The crossing-over
- By Rene-Druais
- On 08/02/2022
- In Genetics and characteristics
It was in 1960 that the first zebrafinch pale Brown back appeared in Belgium.
Let us try to understand how such a combination of colours could have been born.
It is known that the brown and pale back factors, related to sex, are located on X chromosomes, but different and at different locations (loci): (1) and (2).
They are therefore not normally linked (otherwise all the browns would also be pale backs: which is not the case).
How could they get linked on the same chromosome ? (3)
When you mate a brown male with a pale grey back female (or vice versa), each time you get grey males, carriers of brown and pale backs. Each male therefore has two different X chromosomes: One carries the "brown" "no light back" genes, the other carries the "no brown" and "light back" genes. Being recessive, none of these genes can be expressed since they are in a single copy; being non-alleles, neither can dominate the other; It is therefore a natural grey colour that is expressed.
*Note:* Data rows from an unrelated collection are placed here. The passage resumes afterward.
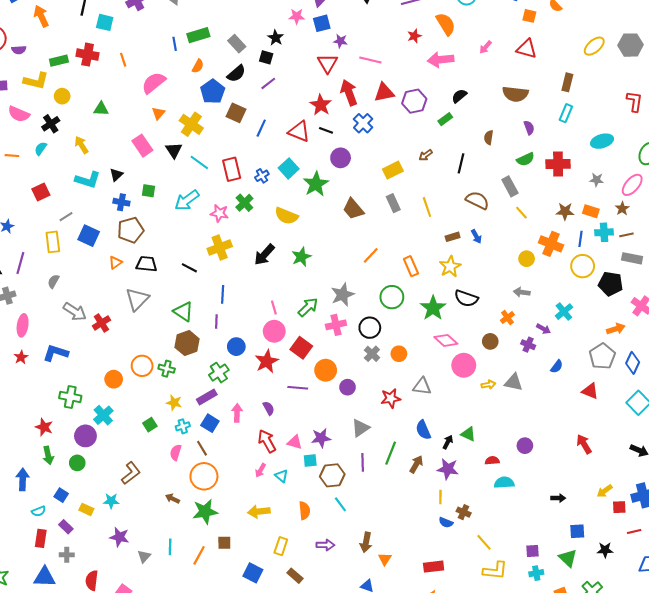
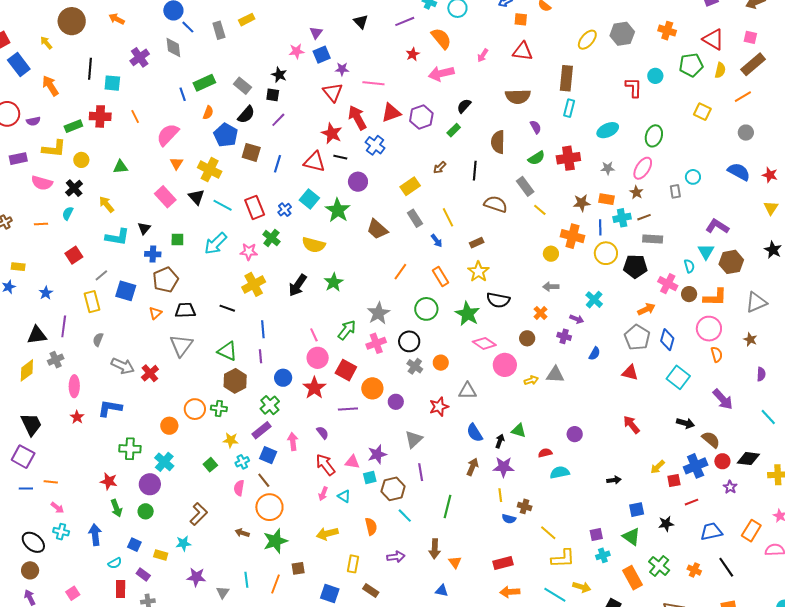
brown rectangle: (567, 82) -> (566, 78), size x1.4
brown semicircle: (489, 137) -> (498, 142), size x1.6
blue arrow: (476, 236) -> (437, 241), moved
green line: (391, 453) -> (448, 506), moved

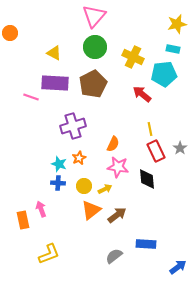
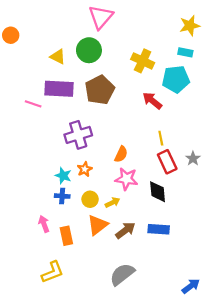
green circle: (95, 47) -> (89, 50), moved
orange rectangle: (23, 220) -> (66, 236), moved
blue rectangle: (146, 244) -> (159, 229), moved
gray semicircle: (114, 256) -> (122, 274), size x1.4

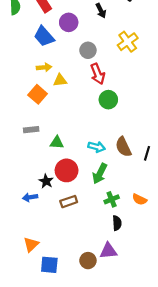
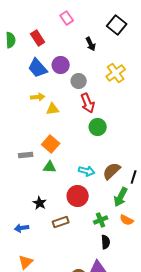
purple circle: (69, 22) -> (61, 65), moved
orange square: (38, 94) -> (51, 144), moved
brown semicircle: (123, 147) -> (112, 171), turned 72
red circle: (67, 170) -> (78, 196), moved
green arrow: (100, 174) -> (121, 197), moved
blue arrow: (30, 197) -> (22, 228), moved

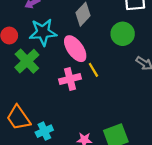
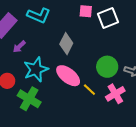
green circle: (123, 34) -> (107, 67), moved
pink cross: (70, 79) -> (115, 94), moved

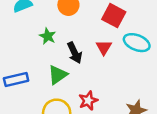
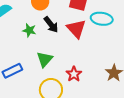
red triangle: (104, 47) -> (76, 29), size x1.5
black arrow: (75, 53) -> (51, 25), moved

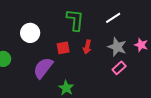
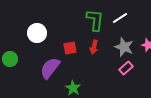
green L-shape: (75, 20) -> (95, 20), moved

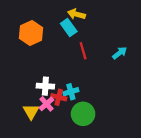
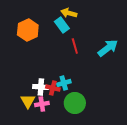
cyan arrow: (120, 53) -> (108, 48), size x1.5
white cross: (45, 86) -> (41, 87), moved
pink cross: (47, 104) -> (42, 104), moved, turned 32

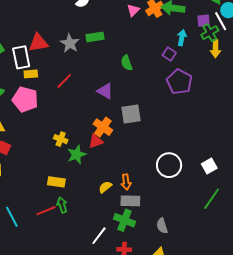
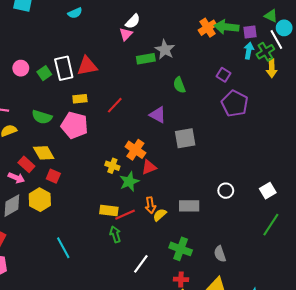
pink triangle: (133, 10) -> (126, 34), moved
purple square: (203, 21) -> (250, 32), moved
cyan arrow: (182, 38) -> (249, 51), moved
gray star: (70, 43) -> (165, 50), moved
white rectangle: (21, 57) -> (64, 68), moved
orange cross: (103, 127) -> (135, 150), moved
white circle: (169, 165) -> (226, 191), size x0.6
orange arrow: (126, 182) -> (150, 205), moved
gray rectangle: (130, 201) -> (189, 206), moved
red line: (46, 211) -> (125, 215), moved
white line: (99, 236) -> (141, 264), moved

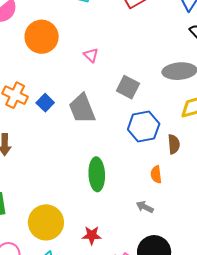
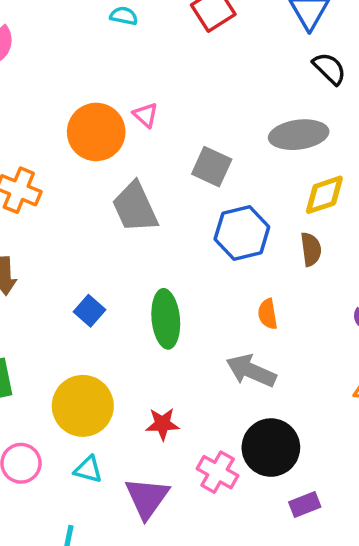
orange circle: (42, 37) -> (96, 132), moved
blue square: (45, 103) -> (89, 311), moved
brown semicircle: (174, 144) -> (311, 249), moved
gray arrow: (145, 207) -> (251, 371), size x1.6

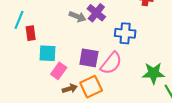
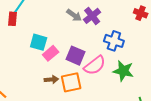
red rectangle: (31, 33) -> (13, 19), moved
pink rectangle: (59, 71) -> (51, 53), moved
green star: (153, 73) -> (123, 71), moved

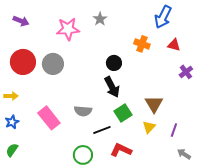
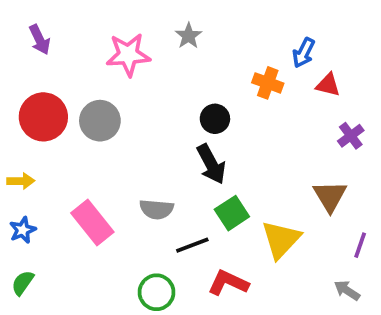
blue arrow: (163, 17) -> (304, 53), moved, size x0.7
purple arrow: (21, 21) -> (40, 40), turned 42
brown triangle: (154, 104) -> (330, 196), moved
yellow triangle: (149, 127) -> (281, 239), size x1.6
purple line: (174, 130) -> (360, 245), moved

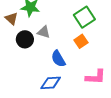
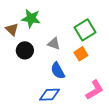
gray triangle: (44, 32) -> (54, 44), moved
pink L-shape: (96, 77) -> (95, 90), turned -35

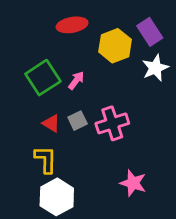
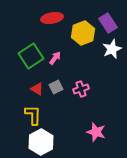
pink cross: (112, 123) -> (81, 89), size x0.7

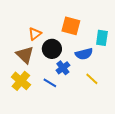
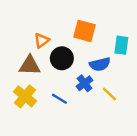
brown triangle: (25, 55) -> (30, 65), turned -42
blue cross: (63, 68) -> (84, 83), moved

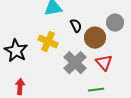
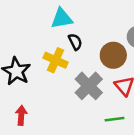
black semicircle: (76, 26) -> (75, 42), moved

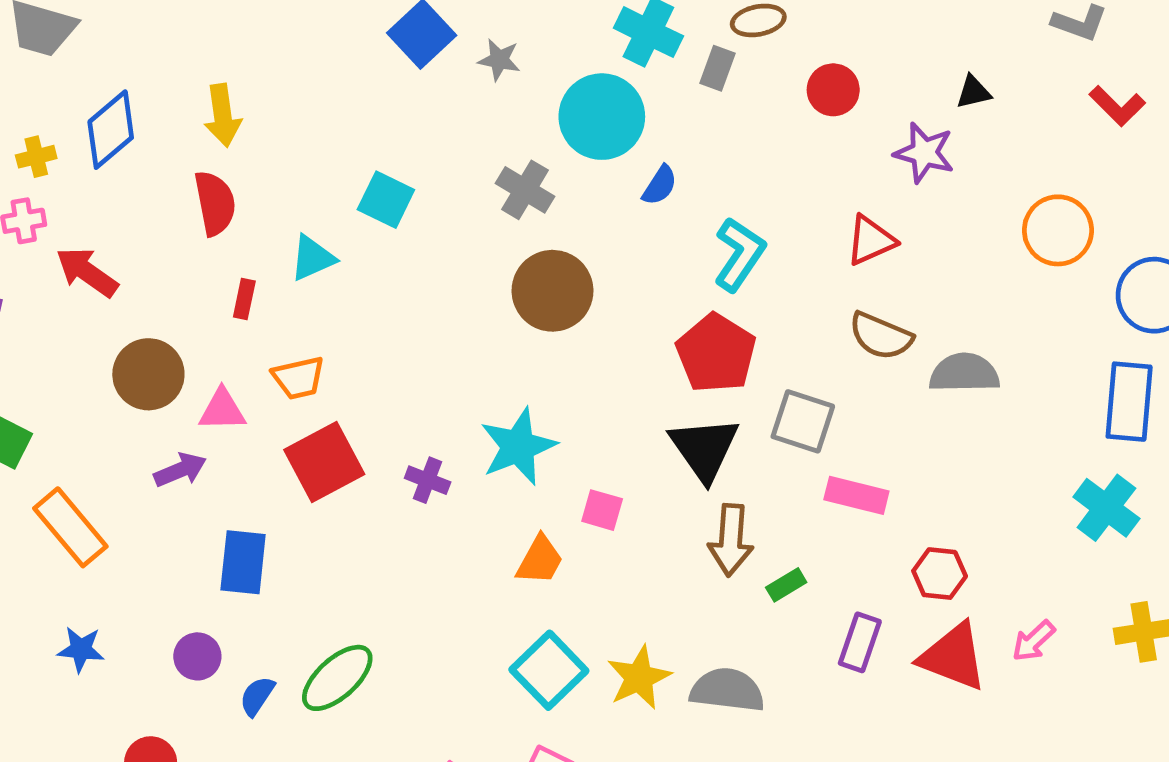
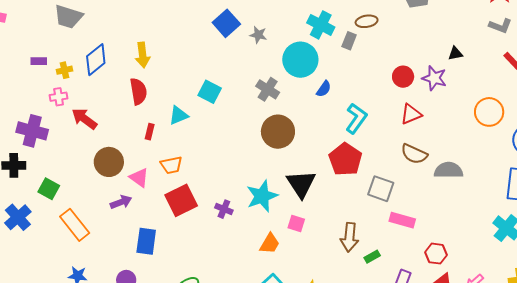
red circle: (833, 90) -> (403, 77), moved
pink triangle: (222, 410) -> (139, 178), turned 35
black triangle: (704, 449) -> (301, 184), moved

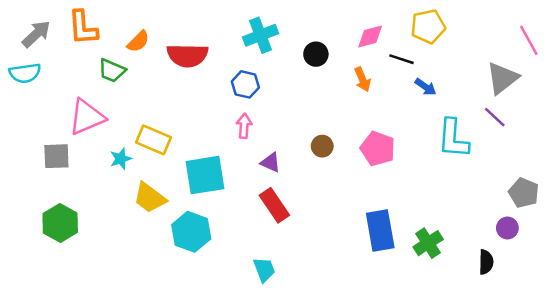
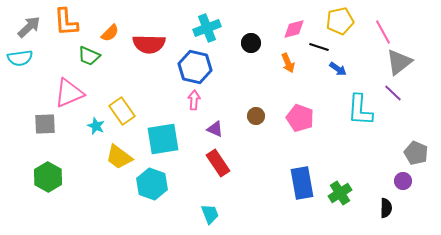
pink line: (529, 40) -> (383, 32), moved
blue hexagon: (245, 84) -> (195, 67), size x1.5
yellow rectangle: (153, 140) -> (122, 111), turned 32
cyan star: (121, 159) -> (96, 126), turned -30

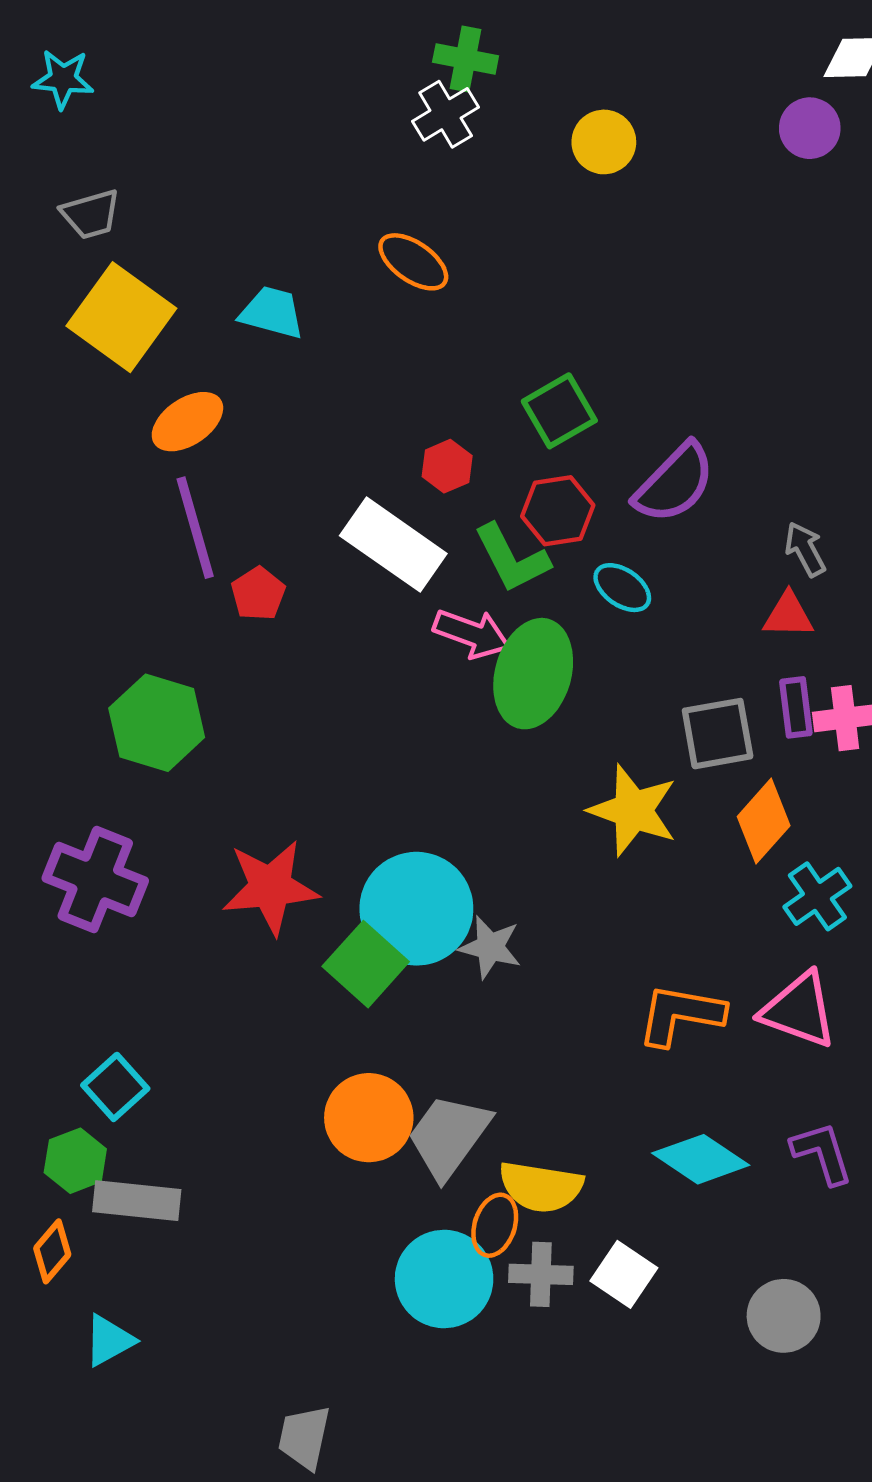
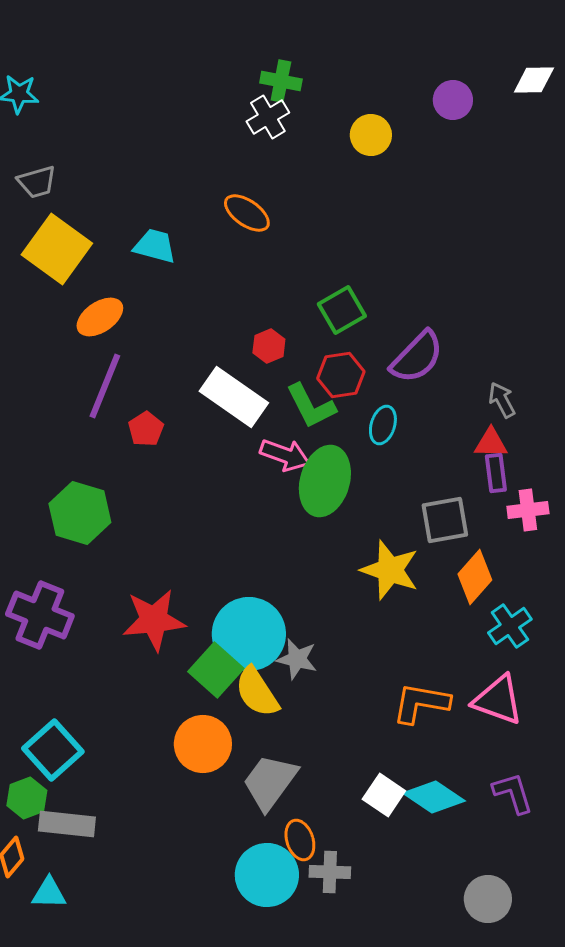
purple circle: (810, 128) -> (453, 100), moved
purple line: (195, 528) -> (105, 386), turned 38
cyan ellipse: (622, 588) -> (383, 425), turned 72
purple rectangle: (796, 707) -> (496, 473), moved
cyan square: (115, 1087) -> (53, 750), size x1.4
orange circle: (369, 1118) -> (203, 744), moved
yellow semicircle: (541, 1187) -> (257, 692), moved, turned 48
orange ellipse: (495, 1225) -> (300, 840), turned -36
white square: (624, 1274) -> (384, 795), moved
cyan triangle: (109, 1340) -> (49, 893), moved, turned 30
How will these genes be transmitted by the male to his offspring ? To understand it, some explanations are necessary.
Chromosomes are very long molecules (2 millionths of a mm thick, average 5 cm long in humans) that are normally entangled with each other in the nucleus of the cell. At the time of meiosis (cell division allowing, in males, the formation of spermatozoa from the mother cells of the testes), these chromosomes split into two rigorously identical chromatids linked together by a centromere.
Each chromatid then spirals. Only then does the chromosome become visible under the optical microscope. The chromosomes group together and join two to two homologous pairs.
During this phase, two chromatids of the two joined chromosomes can cross, break and then join together by exchanging more or less important segments. This is the phenomenon called spanning.
The “brown” gene could thus be found linked to the “pale back” gene on the same X chromosome. A grey male with brown back and pale back can (but only this way) produce pale grey, grey, brown back and pale brown back females. (12.5% of each).
With this crossing over, this same male could also have:
• Crossed with a pale back female: 12.5% of pale grey back males split brown.
• Crossed with a brown female: 12.5% of brown males split pale backs.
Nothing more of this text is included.